* **Task to complete**:
Each entry is to be given again precisely, and no picture may be carried over.

Data records
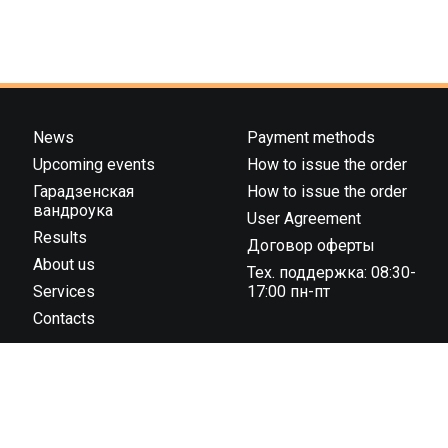
News
Payment methods
Upcoming events
How to issue the order
Гарадзенская
How to issue the order
вандроука
User Agreement
Results
Договор оферты
About us
Тех. поддержка: 08:30-
Services
17:00 пн-пт
Contacts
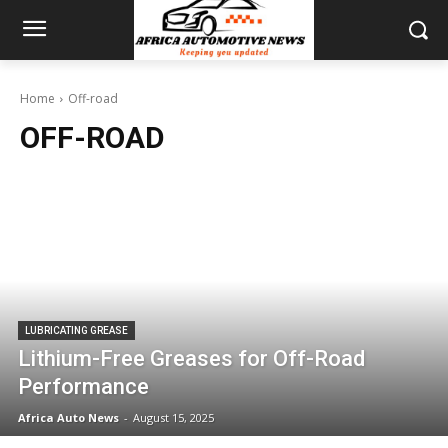
Home
Off-road
OFF-ROAD
LUBRICATING GREASE
Lithium-Free Greases for Off-Road
Performance
Africa Auto News
-
August 15, 2025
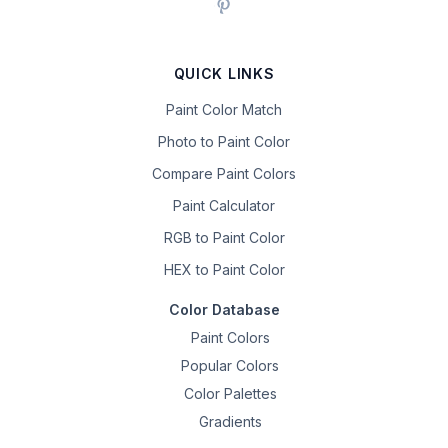
QUICK LINKS
Paint Color Match
Photo to Paint Color
Compare Paint Colors
Paint Calculator
RGB to Paint Color
HEX to Paint Color
Color Database
Paint Colors
Popular Colors
Color Palettes
Gradients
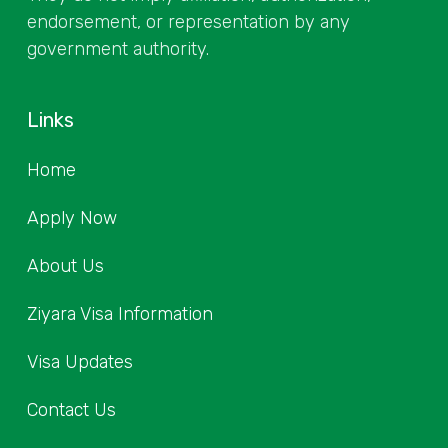
endorsement, or representation by any
government authority.
Links
Home
Apply Now
About Us
Ziyara Visa Information
Visa Updates
Contact Us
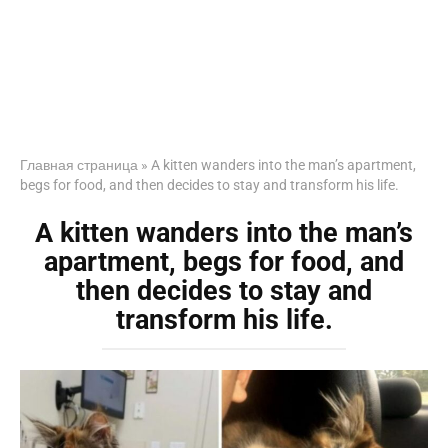
Главная страница
»
A kitten wanders into the man’s apartment,
begs for food, and then decides to stay and transform his life.
A kitten wanders into the man’s
apartment, begs for food, and
then decides to stay and
transform his life.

* **Answer below**:
News
Payment methods
Upcoming events
How to issue the order
Гарадзенская
How to issue the order
вандроука
User Agreement
Results
Договор оферты
About us
Тех. поддержка: 08:30-
Services
17:00 пн-пт
Contacts
Home
Off-road
OFF-ROAD
LUBRICATING GREASE
Lithium-Free Greases for Off-Road
Performance
Africa Auto News
-
August 15, 2025
QUICK LINKS
Paint Color Match
Photo to Paint Color
Compare Paint Colors
Paint Calculator
RGB to Paint Color
HEX to Paint Color
Color Database
Paint Colors
Popular Colors
Color Palettes
Gradients
endorsement, or representation by any
government authority.
Links
Home
Apply Now
About Us
Ziyara Visa Information
Visa Updates
Contact Us
Главная страница
»
A kitten wanders into the man’s apartment,
begs for food, and then decides to stay and transform his life.
A kitten wanders into the man’s
apartment, begs for food, and
then decides to stay and
transform his life.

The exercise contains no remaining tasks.